Its alarmingly compelling; partly because the track selection is such a good mix, and also because the dancers themselves are excellent- dance routines are presented by a stylised, digitized dancer, usually dressed in a manner befitting the song (check out the collar on the guy dancing to Elvis Presely’s A little Less Conversation, or the torn up wedding dress on the girl doing Katy Perry’s Hot and Cold dance routine). The rest of the presentation is a little spartan, with next to no character or style to speak of, but that does at least draw your focus to the dancer and the brilliantly choreographed dance moves. Rednex Cotton Eye Joe is a definite highlight, though even it can’t compare to the 90’s-style hilarity of Reel 2 Real’s I Like to Move it.
As well as the standard dance-to-a-track-and-score-points mode, there’s a Strike a Pose game, which is basically musical statues- at random intervals during the dance routine certain players are told to stop (though not to collaborate and listen), and must remain perfectly still- any movement in this time loses them points. The other mode is Last One Standing, which is your basic elimination fare.
Taken as a solo game, things don’t work so well. Partly because all the tracks and modes are open from the beginning- you just pick a track and dance to it. With nothing to unlock, no songs available to download, and generally no progression whatsoever, there’s actually very little to do apart from dance to the same tracks over and over again.

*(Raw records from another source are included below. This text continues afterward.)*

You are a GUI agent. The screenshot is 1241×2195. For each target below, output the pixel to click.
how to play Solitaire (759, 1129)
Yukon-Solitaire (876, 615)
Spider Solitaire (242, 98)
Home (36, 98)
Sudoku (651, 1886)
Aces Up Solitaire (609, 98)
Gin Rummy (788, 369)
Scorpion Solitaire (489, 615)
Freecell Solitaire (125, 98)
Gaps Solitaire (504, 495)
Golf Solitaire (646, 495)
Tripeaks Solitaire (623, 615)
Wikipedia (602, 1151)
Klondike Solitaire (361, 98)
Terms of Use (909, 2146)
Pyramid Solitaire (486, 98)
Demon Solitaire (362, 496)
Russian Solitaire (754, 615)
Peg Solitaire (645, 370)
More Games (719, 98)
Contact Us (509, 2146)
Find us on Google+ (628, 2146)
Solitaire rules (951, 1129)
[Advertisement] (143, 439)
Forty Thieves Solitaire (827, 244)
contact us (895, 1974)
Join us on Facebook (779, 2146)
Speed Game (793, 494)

What single player also highlights is the rather spotty motion detection employed by Just Dance. It’s not too noticeable in multiplayer, because everything’s a semi-chaotic mess anyway, but your movements simply aren’t recognised consistently or accurately by the game. Since the points you earn are tied to how accurate you are- getting a series of ‘Great’ moves vastly inflates your score with a multiplier that is lost if you miss a move or are merely judged to be ‘ok’- this becomes pretty annoying and a pretty large problem. When repeating the same move often results in completely different scores, you know something’s not quite right, though at least without a requirement to unlock anything it doesn’t matter as much as it would if you needed those high scores.

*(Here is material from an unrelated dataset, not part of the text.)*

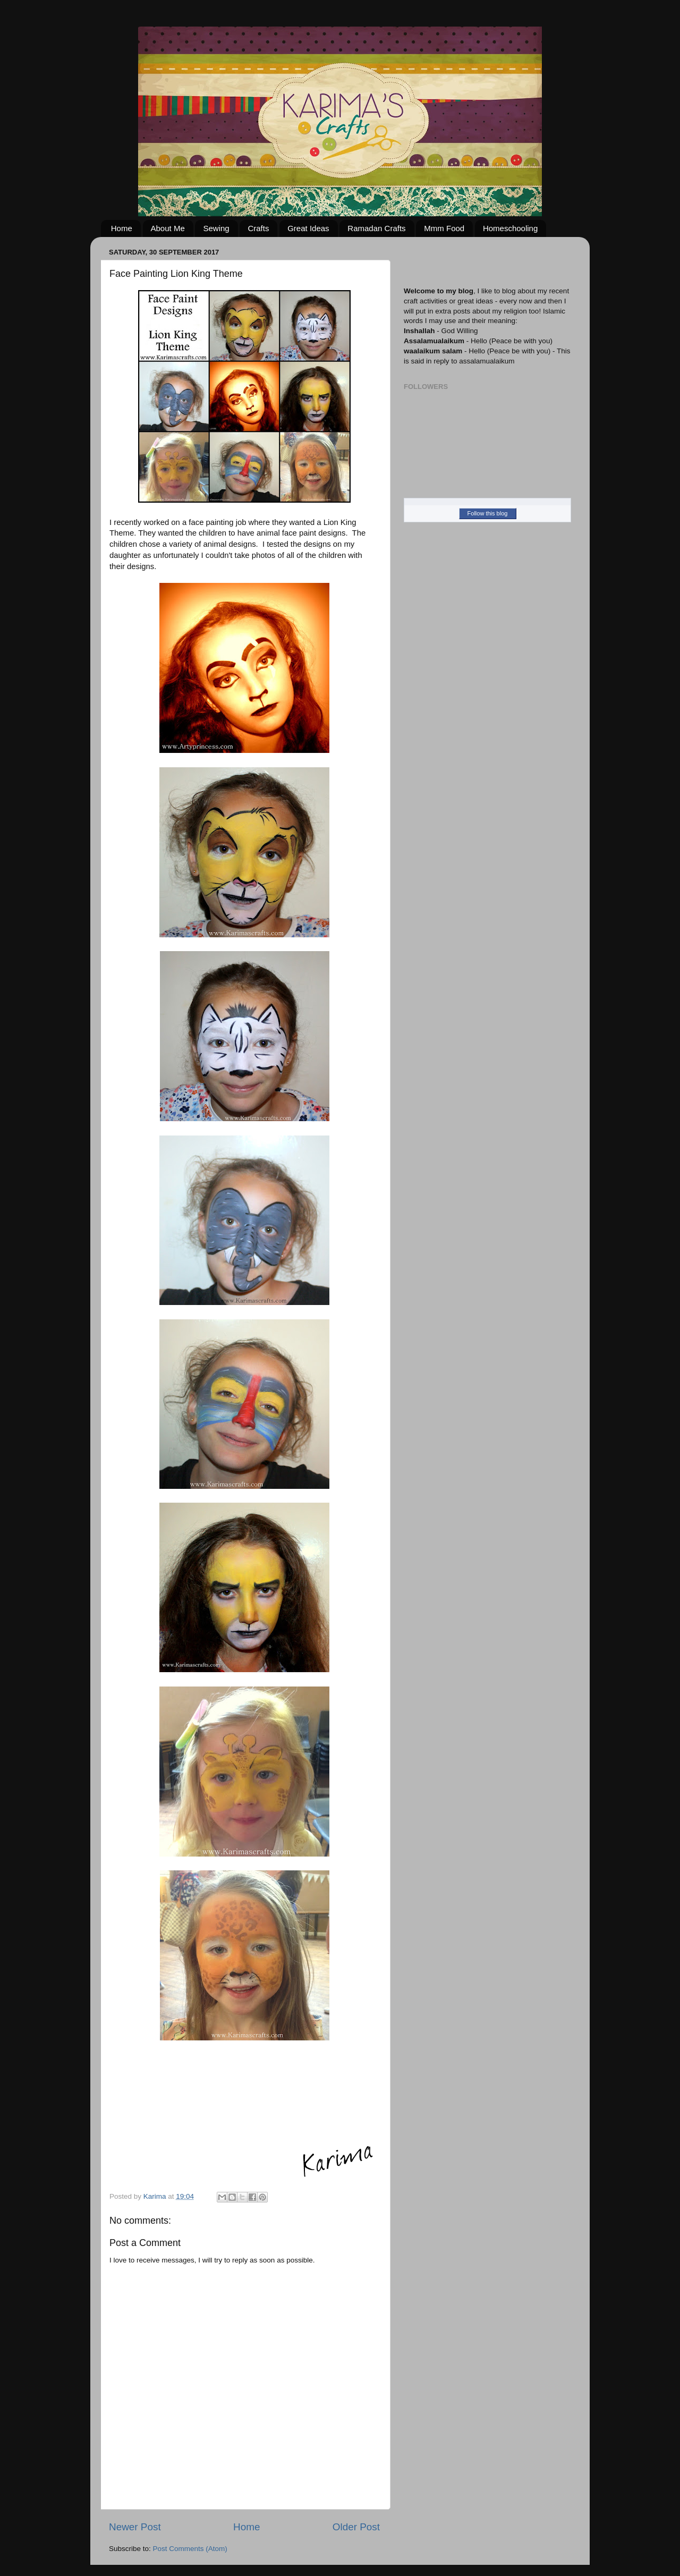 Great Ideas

The presentation is about as sloppy as the control detection; the dancers might look great and animate well, but everything else- from the weak attempt at pyrotechnics on the score bar to the uninspired, drab-looking menus is mostly bland. At least it all loads quickly, and you can look at other, more interesting things when you’re not dancing yourself- like how much of a tool your mates look doing the lasso spin part of Cotton Eye Joe, for instance.